Data for review Block Start
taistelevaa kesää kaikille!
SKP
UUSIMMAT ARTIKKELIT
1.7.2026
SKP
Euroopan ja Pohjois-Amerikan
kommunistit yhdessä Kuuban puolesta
Data for review Block End
Data for review Block Start
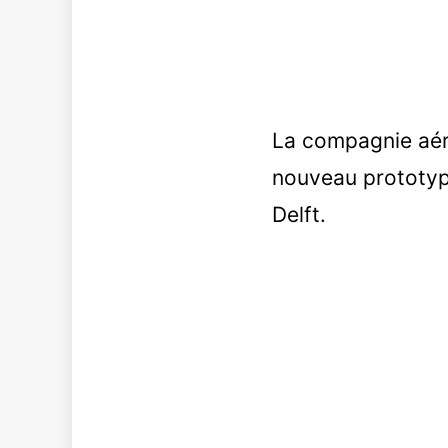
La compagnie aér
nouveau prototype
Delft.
Data for review Block End
Data for review Block Start
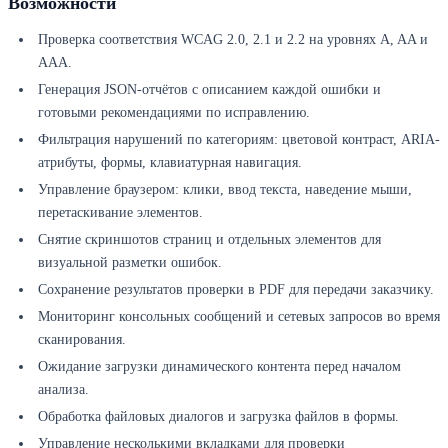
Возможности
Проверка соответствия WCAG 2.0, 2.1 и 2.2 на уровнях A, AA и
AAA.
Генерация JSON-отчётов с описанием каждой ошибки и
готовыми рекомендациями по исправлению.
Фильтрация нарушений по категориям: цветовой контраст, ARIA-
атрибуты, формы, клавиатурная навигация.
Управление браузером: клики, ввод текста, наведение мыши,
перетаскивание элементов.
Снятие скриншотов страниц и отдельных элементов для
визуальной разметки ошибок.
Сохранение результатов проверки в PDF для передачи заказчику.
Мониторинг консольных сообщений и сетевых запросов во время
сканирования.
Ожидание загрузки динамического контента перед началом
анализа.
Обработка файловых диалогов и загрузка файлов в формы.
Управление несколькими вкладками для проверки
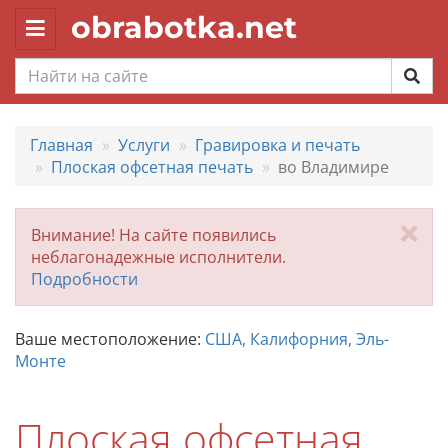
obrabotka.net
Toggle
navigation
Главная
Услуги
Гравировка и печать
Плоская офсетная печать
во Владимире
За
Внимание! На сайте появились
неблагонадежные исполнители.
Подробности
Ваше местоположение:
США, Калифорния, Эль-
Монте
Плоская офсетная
Data for review Block End
(Exercise goal): Each line of the records with the word "Управление" in it is to be copied.

(The answer):
Управление браузером: клики, ввод текста, наведение мыши,
Управление несколькими вкладками для проверки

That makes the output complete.